(Items from a dataset)
┌──

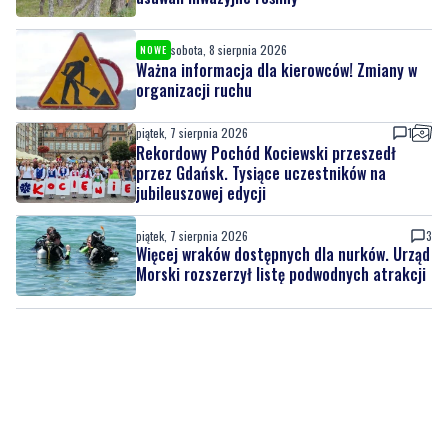
organizacji ruchu
piątek, 7 sierpnia 2026
1
Rekordowy Pochód Kociewski przeszedł
przez Gdańsk. Tysiące uczestników na
jubileuszowej edycji
piątek, 7 sierpnia 2026
3
Więcej wraków dostępnych dla nurków. Urząd
Morski rozszerzył listę podwodnych atrakcji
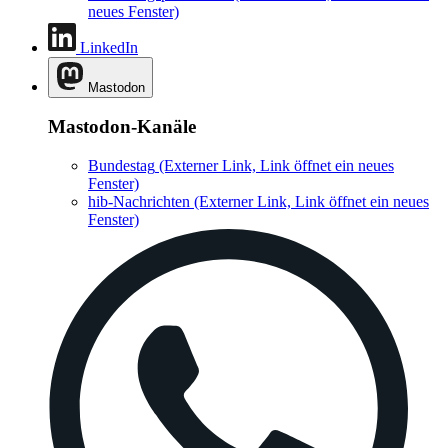
neues Fenster)
LinkedIn
Mastodon
Mastodon-Kanäle
Bundestag
(Externer Link, Link öffnet ein neues
Fenster)
hib-Nachrichten
(Externer Link, Link öffnet ein neues
Fenster)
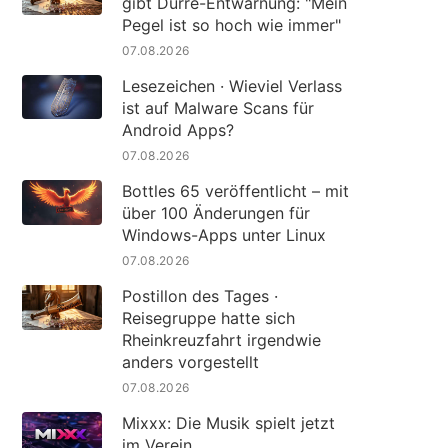
gibt Dürre-Entwarnung: "Mein
Pegel ist so hoch wie immer"
07.08.2026
Lesezeichen · Wieviel Verlass
ist auf Malware Scans für
Android Apps?
07.08.2026
Bottles 65 veröffentlicht – mit
über 100 Änderungen für
Windows-Apps unter Linux
07.08.2026
Postillon des Tages ·
Reisegruppe hatte sich
Rheinkreuzfahrt irgendwie
anders vorgestellt
07.08.2026
Mixxx: Die Musik spielt jetzt
im Verein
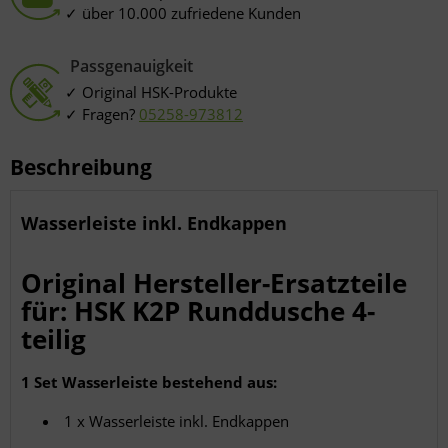
über 10.000 zufriedene Kunden
Passgenauigkeit
Original HSK-Produkte
Fragen?
05258-973812
Beschreibung
Wasserleiste inkl. Endkappen
Original Hersteller-Ersatzteile
für: HSK K2P Runddusche 4-
teilig
1 Set Wasserleiste bestehend aus:
1 x Wasserleiste inkl. Endkappen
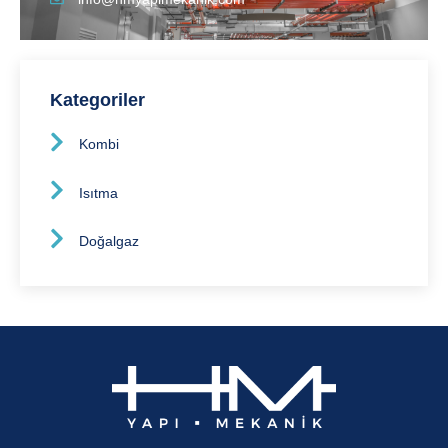
Kategoriler
Kombi
Isıtma
Doğalgaz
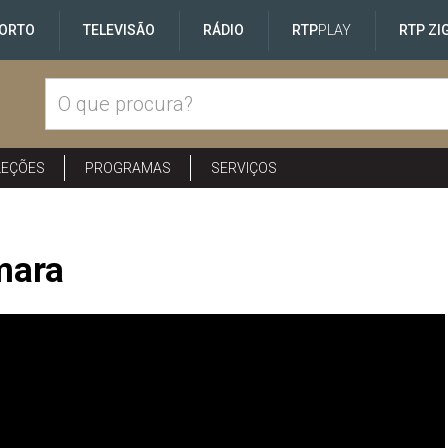
ORTO
TELEVISÃO
RÁDIO
RTP
PLAY
RTP ZI
LEÇÕES
PROGRAMAS
SERVIÇOS
mara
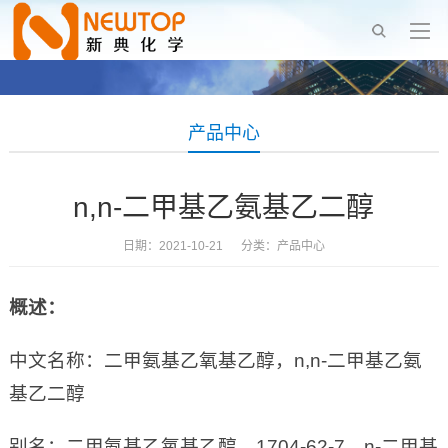
产品中心
n,n-二甲基乙氨基乙二醇
日期：2021-10-21 分类：
产品中心
概述：
中文名称：二甲氨基乙氧基乙醇，n,n-二甲基乙氨
基乙二醇
别名：二甲氨基乙氧基乙醇，1704-62-7，n-二甲基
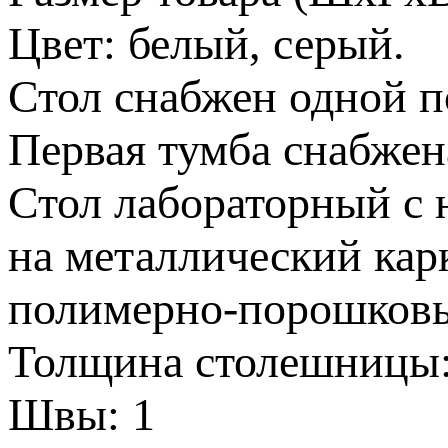
Цвет: белый, серый.
Стол снабжен одной п
Первая тумба снабжен
Стол лабораторный с
на металлический кар
полимерно-порошков
Толщина столешницы:
Швы: 1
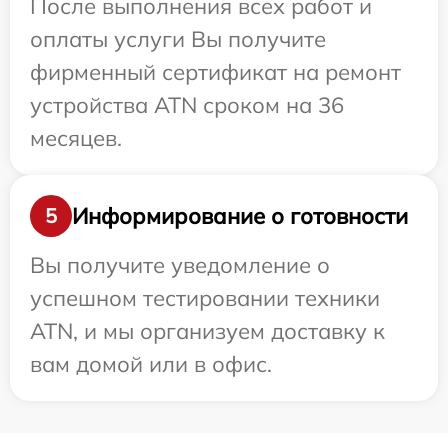
После выполнения всех работ и
оплаты услуги Вы получите
фирменный сертификат на ремонт
устройства ATN сроком на 36
месяцев.
Информирование о готовности
5
Вы получите уведомление о
успешном тестировании техники
ATN, и мы организуем доставку к
вам домой или в офис.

└──

- [TASK DIRECTIONS]
Wherever the string "über" appears in the data above, copy the line it sits in.

- [SOLUTION TO THIS TASK]
über 100 Änderungen für
über 10.000 zufriedene Kunden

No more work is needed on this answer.